─── Supplied information ───
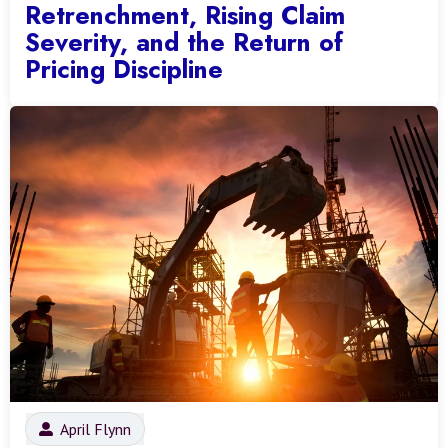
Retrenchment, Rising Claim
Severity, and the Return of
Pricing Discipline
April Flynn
───
─── Supplied information ───
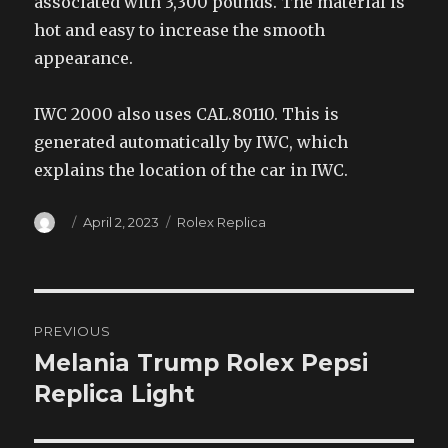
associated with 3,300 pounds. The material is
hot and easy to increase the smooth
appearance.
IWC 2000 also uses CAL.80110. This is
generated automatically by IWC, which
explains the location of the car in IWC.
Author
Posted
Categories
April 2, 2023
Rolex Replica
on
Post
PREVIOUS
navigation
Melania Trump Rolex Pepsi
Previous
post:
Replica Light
───
Counting only lines that hold "Rolex", state how many appear in the records, and give nothing but the number.

2